=== SOURCE MATERIAL ===

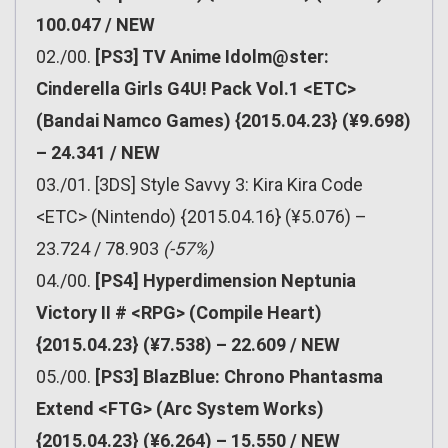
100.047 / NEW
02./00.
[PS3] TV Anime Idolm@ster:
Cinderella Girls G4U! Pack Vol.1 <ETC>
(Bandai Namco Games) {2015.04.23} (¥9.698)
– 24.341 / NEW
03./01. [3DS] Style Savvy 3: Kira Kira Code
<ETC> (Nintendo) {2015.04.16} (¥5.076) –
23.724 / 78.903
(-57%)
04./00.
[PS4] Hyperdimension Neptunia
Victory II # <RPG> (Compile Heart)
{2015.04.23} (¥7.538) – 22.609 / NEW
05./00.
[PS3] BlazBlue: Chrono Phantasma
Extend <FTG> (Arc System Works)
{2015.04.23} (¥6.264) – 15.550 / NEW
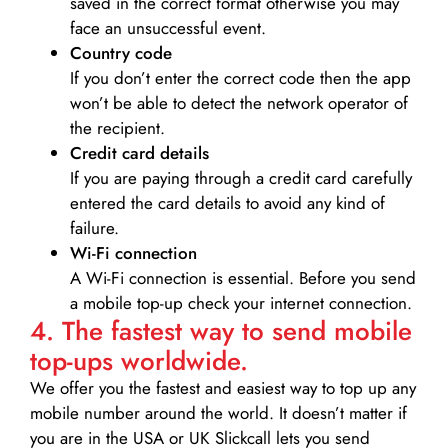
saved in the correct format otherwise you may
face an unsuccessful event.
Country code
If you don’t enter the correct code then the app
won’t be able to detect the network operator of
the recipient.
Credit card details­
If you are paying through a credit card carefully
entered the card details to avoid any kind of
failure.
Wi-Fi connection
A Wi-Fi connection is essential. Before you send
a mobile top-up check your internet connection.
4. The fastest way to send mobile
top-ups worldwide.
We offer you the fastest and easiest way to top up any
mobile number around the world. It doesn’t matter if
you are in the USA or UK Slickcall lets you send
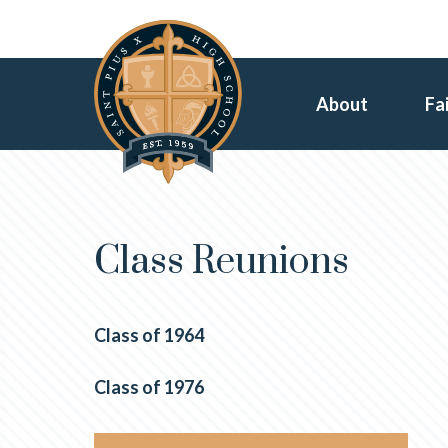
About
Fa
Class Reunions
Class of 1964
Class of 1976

===

- **EXERCISE**: Extract precisely the lines beginning at the line containing "03./01. [3DS] Style Savvy 3: Kira Kira Code" and ending at the last line of the entries above, exactly as written and with no pictures.

- **RESPONSE TO THE EXERCISE**:
03./01. [3DS] Style Savvy 3: Kira Kira Code
<ETC> (Nintendo) {2015.04.16} (¥5.076) –
23.724 / 78.903
(-57%)
04./00.
[PS4] Hyperdimension Neptunia
Victory II # <RPG> (Compile Heart)
{2015.04.23} (¥7.538) – 22.609 / NEW
05./00.
[PS3] BlazBlue: Chrono Phantasma
Extend <FTG> (Arc System Works)
{2015.04.23} (¥6.264) – 15.550 / NEW
saved in the correct format otherwise you may
face an unsuccessful event.
Country code
If you don’t enter the correct code then the app
won’t be able to detect the network operator of
the recipient.
Credit card details­
If you are paying through a credit card carefully
entered the card details to avoid any kind of
failure.
Wi-Fi connection
A Wi-Fi connection is essential. Before you send
a mobile top-up check your internet connection.
4. The fastest way to send mobile
top-ups worldwide.
We offer you the fastest and easiest way to top up any
mobile number around the world. It doesn’t matter if
you are in the USA or UK Slickcall lets you send
About
Fa
Class Reunions
Class of 1964
Class of 1976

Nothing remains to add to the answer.